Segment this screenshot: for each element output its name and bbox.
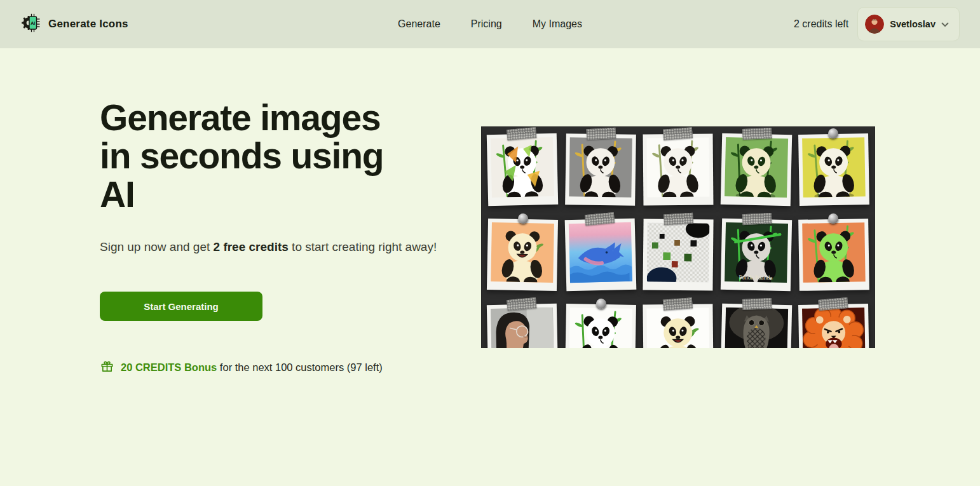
collage-tile bbox=[643, 134, 714, 206]
tape-decoration bbox=[663, 127, 693, 140]
collage-tile bbox=[643, 219, 714, 290]
collage-tile bbox=[643, 304, 714, 348]
hero-section: Generate images in seconds using AI Sign… bbox=[0, 48, 980, 376]
collage-tile: Panda Paanda bbox=[721, 219, 792, 291]
brand[interactable]: AI Generate Icons bbox=[20, 12, 128, 36]
whale-artwork bbox=[568, 222, 632, 283]
panda-artwork bbox=[647, 307, 710, 348]
nav-link-my-images[interactable]: My Images bbox=[533, 18, 582, 30]
pin-decoration bbox=[828, 128, 838, 138]
collage-tile bbox=[798, 304, 869, 348]
header-right-group: 2 credits left Svetloslav bbox=[794, 7, 960, 41]
panda-artwork bbox=[803, 137, 866, 198]
page-title: Generate images in seconds using AI bbox=[100, 98, 414, 213]
collage-tile bbox=[564, 219, 636, 292]
chevron-down-icon bbox=[941, 18, 949, 30]
tape-decoration bbox=[742, 298, 772, 310]
user-name: Svetloslav bbox=[890, 19, 936, 29]
gear-ai-chip-icon: AI bbox=[20, 12, 42, 36]
tape-decoration bbox=[664, 213, 693, 226]
tape-decoration bbox=[742, 128, 772, 140]
top-nav: AI Generate Icons GeneratePricingMy Imag… bbox=[0, 0, 980, 48]
tape-decoration bbox=[742, 213, 772, 225]
nav-link-generate[interactable]: Generate bbox=[398, 18, 440, 30]
collage-tile bbox=[799, 219, 869, 291]
collage-caption: Panda Paanda bbox=[725, 274, 787, 281]
pin-decoration bbox=[518, 213, 528, 224]
collage-tile bbox=[798, 133, 869, 206]
svg-text:AI: AI bbox=[31, 21, 35, 25]
collage-tile bbox=[487, 219, 558, 291]
collage-tile bbox=[487, 304, 558, 348]
owl-artwork bbox=[725, 307, 788, 348]
panda-artwork bbox=[647, 138, 709, 198]
tape-decoration bbox=[586, 128, 616, 140]
start-generating-button[interactable]: Start Generating bbox=[100, 292, 262, 321]
mosaic-artwork bbox=[647, 222, 710, 282]
pin-decoration bbox=[595, 299, 606, 309]
hero-copy: Generate images in seconds using AI Sign… bbox=[100, 48, 481, 376]
free-credits-highlight: 2 free credits bbox=[214, 240, 289, 253]
panda-artwork bbox=[803, 222, 866, 283]
collage-tile bbox=[487, 133, 558, 206]
credits-left-text: 2 credits left bbox=[794, 18, 848, 30]
collage-tile bbox=[565, 133, 636, 206]
panda-artwork bbox=[725, 137, 788, 198]
nav-link-pricing[interactable]: Pricing bbox=[471, 18, 502, 30]
bonus-rest: for the next 100 customers (97 left) bbox=[217, 361, 382, 373]
gift-icon bbox=[100, 359, 114, 376]
panda-artwork: Panda Paanda bbox=[725, 222, 788, 283]
panda-artwork bbox=[569, 307, 632, 348]
bonus-banner: 20 CREDITS Bonus for the next 100 custom… bbox=[100, 359, 481, 376]
panda-artwork bbox=[491, 137, 554, 198]
pin-decoration bbox=[828, 213, 838, 224]
panda-artwork bbox=[491, 222, 554, 283]
lion-artwork bbox=[803, 307, 866, 348]
main-nav: GeneratePricingMy Images bbox=[398, 18, 582, 30]
collage-grid: Panda Paanda bbox=[481, 126, 875, 348]
bonus-highlight: 20 CREDITS Bonus bbox=[121, 361, 217, 373]
panda-artwork bbox=[569, 137, 632, 198]
portrait-artwork bbox=[491, 307, 554, 348]
hero-subtitle: Sign up now and get 2 free credits to st… bbox=[100, 240, 481, 254]
collage-tile bbox=[721, 133, 792, 206]
user-menu-button[interactable]: Svetloslav bbox=[857, 7, 960, 41]
collage-tile bbox=[721, 304, 792, 348]
brand-title: Generate Icons bbox=[48, 18, 128, 30]
user-avatar bbox=[865, 15, 884, 34]
collage-tile bbox=[565, 304, 636, 348]
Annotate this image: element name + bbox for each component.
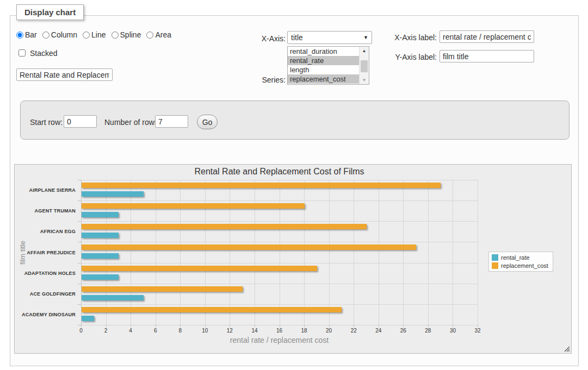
x-tick-label: 10 xyxy=(202,328,208,334)
gridline-vertical xyxy=(280,180,280,325)
radio-label: Area xyxy=(155,30,171,39)
gridline-vertical xyxy=(106,180,107,325)
chart: Rental Rate and Replacement Cost of Film… xyxy=(14,164,572,354)
resize-grip-icon[interactable] xyxy=(564,346,570,352)
chart-type-radio-bar[interactable]: Bar xyxy=(16,30,37,39)
category-label: ACADEMY DINOSAUR xyxy=(15,312,76,317)
chart-title: Rental Rate and Replacement Cost of Film… xyxy=(81,167,478,177)
legend-item-replacement_cost[interactable]: replacement_cost xyxy=(492,262,548,269)
x-tick-label: 12 xyxy=(227,328,233,334)
series-select-label: Series: xyxy=(228,76,286,84)
gridline-vertical xyxy=(478,180,478,325)
series-option-length[interactable]: length xyxy=(288,65,360,74)
x-axis-selected-value: title xyxy=(291,33,303,42)
start-row-input[interactable] xyxy=(64,115,97,128)
category-label: ADAPTATION HOLES xyxy=(15,271,76,276)
x-tick-mark xyxy=(205,325,206,327)
y-tick-mark xyxy=(78,200,81,201)
radio-label: Line xyxy=(91,30,106,39)
x-tick-label: 22 xyxy=(351,328,357,334)
row-range-panel xyxy=(20,101,570,140)
start-row-label: Start row: xyxy=(30,118,63,127)
y-tick-mark xyxy=(78,304,81,305)
x-tick-mark xyxy=(304,325,305,327)
legend-swatch xyxy=(492,262,498,269)
x-tick-label: 26 xyxy=(400,328,406,334)
chart-type-radio-spline[interactable]: Spline xyxy=(112,30,141,39)
gridline-horizontal xyxy=(81,180,478,180)
radio-input-bar[interactable] xyxy=(16,32,23,39)
x-tick-mark xyxy=(106,325,107,327)
gridline-horizontal xyxy=(81,304,478,305)
gridline-vertical xyxy=(304,180,305,325)
bar-rental_rate xyxy=(82,274,119,280)
bar-replacement_cost xyxy=(82,203,305,209)
chart-x-axis-label: rental rate / replacement cost xyxy=(81,336,478,344)
x-tick-mark xyxy=(280,325,280,327)
series-listbox-scrollbar[interactable]: ▲ ▼ xyxy=(359,47,369,84)
x-axis-label-input[interactable] xyxy=(440,30,534,43)
x-tick-mark xyxy=(230,325,230,327)
series-listbox[interactable]: rental_durationrental_ratelengthreplacem… xyxy=(287,46,369,85)
scroll-down-icon[interactable]: ▼ xyxy=(360,76,369,84)
chart-type-radio-area[interactable]: Area xyxy=(146,30,171,39)
radio-input-column[interactable] xyxy=(42,32,49,39)
fieldset-legend: Display chart xyxy=(16,4,84,20)
x-tick-label: 0 xyxy=(79,328,83,334)
bar-rental_rate xyxy=(82,253,119,259)
x-tick-mark xyxy=(131,325,131,327)
x-tick-mark xyxy=(453,325,453,327)
x-axis-select[interactable]: title ▼ xyxy=(287,31,372,44)
x-axis-select-label: X-Axis: xyxy=(228,34,286,43)
scroll-up-icon[interactable]: ▲ xyxy=(360,47,369,55)
legend-item-rental_rate[interactable]: rental_rate xyxy=(492,254,548,261)
chart-legend: rental_ratereplacement_cost xyxy=(488,252,553,272)
gridline-horizontal xyxy=(81,242,478,242)
gridline-vertical xyxy=(428,180,429,325)
x-axis-label-field-label: X-Axis label: xyxy=(381,33,437,42)
bar-replacement_cost xyxy=(82,286,243,292)
gridline-horizontal xyxy=(81,200,478,201)
radio-input-area[interactable] xyxy=(146,32,153,39)
plot-area xyxy=(81,180,478,325)
gridline-horizontal xyxy=(81,221,478,222)
page: { "window": { "legend": "Display chart" … xyxy=(0,0,588,370)
gridline-vertical xyxy=(255,180,255,325)
category-label: AFFAIR PREJUDICE xyxy=(15,250,76,255)
y-axis-label-field-label: Y-Axis label: xyxy=(381,53,437,61)
y-tick-mark xyxy=(78,180,81,180)
x-tick-label: 18 xyxy=(301,328,307,334)
chart-type-radio-line[interactable]: Line xyxy=(83,30,106,39)
stacked-checkbox-row[interactable]: Stacked xyxy=(16,48,58,58)
stacked-checkbox[interactable] xyxy=(18,49,26,57)
x-tick-mark xyxy=(354,325,354,327)
x-tick-label: 28 xyxy=(425,328,431,334)
gridline-vertical xyxy=(403,180,404,325)
chart-type-radios: BarColumnLineSplineArea xyxy=(16,30,171,39)
radio-input-line[interactable] xyxy=(83,32,90,39)
chart-title-input[interactable] xyxy=(16,68,113,81)
radio-label: Spline xyxy=(120,30,141,39)
scrollbar-thumb[interactable] xyxy=(361,60,368,72)
x-tick-mark xyxy=(81,325,82,327)
bar-rental_rate xyxy=(82,191,144,197)
y-axis-label-input[interactable] xyxy=(440,50,534,62)
bar-replacement_cost xyxy=(82,244,416,250)
go-button[interactable]: Go xyxy=(197,115,218,129)
series-option-replacement_cost[interactable]: replacement_cost xyxy=(288,74,360,84)
series-option-rental_duration[interactable]: rental_duration xyxy=(288,47,360,56)
num-rows-input[interactable] xyxy=(155,115,188,128)
x-tick-mark xyxy=(255,325,255,327)
legend-label: replacement_cost xyxy=(501,262,548,269)
x-tick-mark xyxy=(180,325,181,327)
x-tick-label: 16 xyxy=(276,328,282,334)
y-tick-mark xyxy=(78,263,81,264)
radio-input-spline[interactable] xyxy=(112,32,119,39)
series-option-rental_rate[interactable]: rental_rate xyxy=(288,56,360,65)
series-listbox-options: rental_durationrental_ratelengthreplacem… xyxy=(288,47,360,84)
gridline-vertical xyxy=(156,180,156,325)
chart-type-radio-column[interactable]: Column xyxy=(42,30,77,39)
bar-replacement_cost xyxy=(82,183,441,188)
radio-label: Bar xyxy=(25,30,37,39)
stacked-label: Stacked xyxy=(30,49,58,58)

- - -

▸ Work to complete
Your answer should consist of the lines of the listing that contain "vertical", copied as they stand.

▸ Response to the task
gridline-vertical xyxy=(280,180,280,325)
gridline-vertical xyxy=(106,180,107,325)
gridline-vertical xyxy=(478,180,478,325)
gridline-vertical xyxy=(304,180,305,325)
gridline-vertical xyxy=(428,180,429,325)
gridline-vertical xyxy=(255,180,255,325)
gridline-vertical xyxy=(403,180,404,325)
gridline-vertical xyxy=(156,180,156,325)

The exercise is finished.